Dataset entries:
○ ○ ○ ○ ○ ○ ○
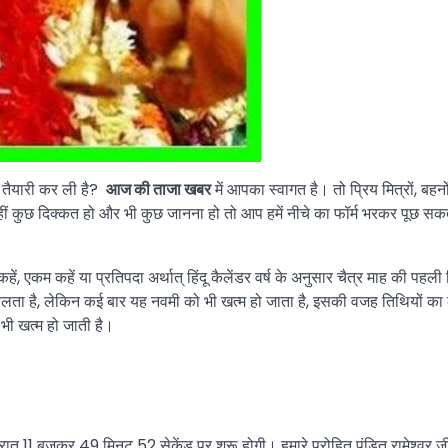
े तैयारी कर ली है?
आज की ताजा खबर
में आपका स्वागत है। तो प्रिय मित्रों, बहनो
कहीं कुछ दिक्कत हो और भी कुछ जानना हो तो आप हमें नीचे का फॉर्म भरकर पूछ सकत
हें, एकम कहें या प्रतिपदा अर्थात् हिंदू कैलेंडर वर्ष के अनुसार चैत्र माह की पहली
 चलता है, लेकिन कई बार यह नवमी को भी खत्म हो जाता है, इसकी वजह तिथियों का
भी खत्म हो जाती है।
 रात 11 बजकर 49 मिनट 52 सेकेंड पुर शुरू होगी। हमारे पुरोहित पंडित रामेश्वर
○ ○ ○ ○ ○ ○ ○
Aim of the task: Give back, word for word, the lines of the records that run from the one holding "चलता है, लेकिन" to the very last.

Response:
 चलता है, लेकिन कई बार यह नवमी को भी खत्म हो जाता है, इसकी वजह तिथियों का
भी खत्म हो जाती है।
 रात 11 बजकर 49 मिनट 52 सेकेंड पुर शुरू होगी। हमारे पुरोहित पंडित रामेश्वर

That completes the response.